US 12,147,575 B2
Automated batch de-identification of unstructured healthcare documents
Andre Sublett, Bainbridge Island, WA (US); Tim Osten, Poulsbo, WA (US); and John Scott, Stephenville, TX (US)
Assigned to CONCORD III, LLC, Seattle, WA (US)
Filed by Concord III, LLC, Seattle, WA (US)
Filed on Jun. 22, 2022, as Appl. No. 17/846,098.
Prior Publication US 2023/0418978 A1, Dec. 28, 2023
Int. Cl. G06F 21/62 (2013.01); G06F 40/174 (2020.01); G06V 30/10 (2022.01); G06V 30/412 (2022.01); G16H 10/60 (2018.01)

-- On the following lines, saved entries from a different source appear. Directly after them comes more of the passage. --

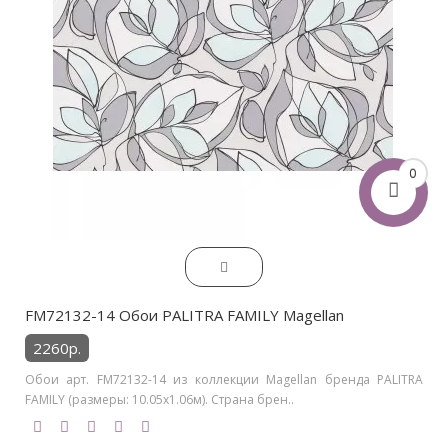
0
FM72132-14 Обои PALITRA FAMILY Magellan
2260р.
Обои арт. FM72132-14 из коллекции Magellan бренда PALITRA
FAMILY (размеры: 10.05х1.06м). Страна брен..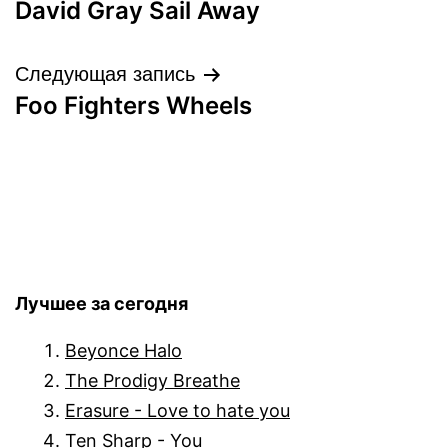
David Gray Sail Away
по
записям
Следующая запись
Foo Fighters Wheels
Лучшее за сегодня
Beyonce Halo
The Prodigy Breathe
Erasure - Love to hate you
Ten Sharp - You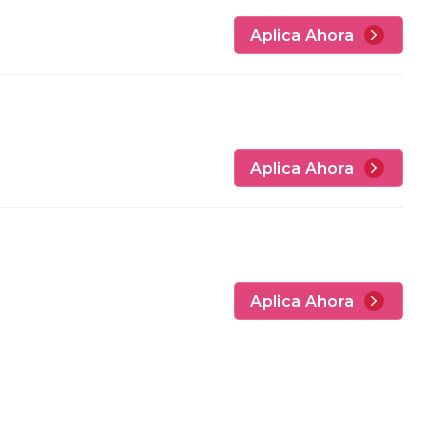
Aplica Ahora
Aplica Ahora
Aplica Ahora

CPC G06F 21/6254 (2013.01) [G06F 40/174 (2020.01); G06V 30/10 (2022.01); G06V 30/412 (2022.01); G16H 10/60 (2018.01)] 15 Claims
OG exemplary drawing
 
1. A method for the batch de-identification of unstructured health care documents, the method comprising:
optical character recognizing a form-based document, the optical character recognition (OCR) producing an initial set of terms;
identifying initial specific terms amongst the initial set of terms containing protected information and replacing in the form-based document each of the identified initial specific terms with synthetically generated corresponding terms;
performing additional OCR on the form-based document to produce a new set of terms and identifying new specific terms amongst the new set of terms containing protected information;
comparing the new specific terms to the initial specific terms; and,
adding the form-based document to a repository of de-identified documents only if none of the new specific terms are equivalent to corresponding ones of the initial specific terms, but otherwise flagging the form-based document in error.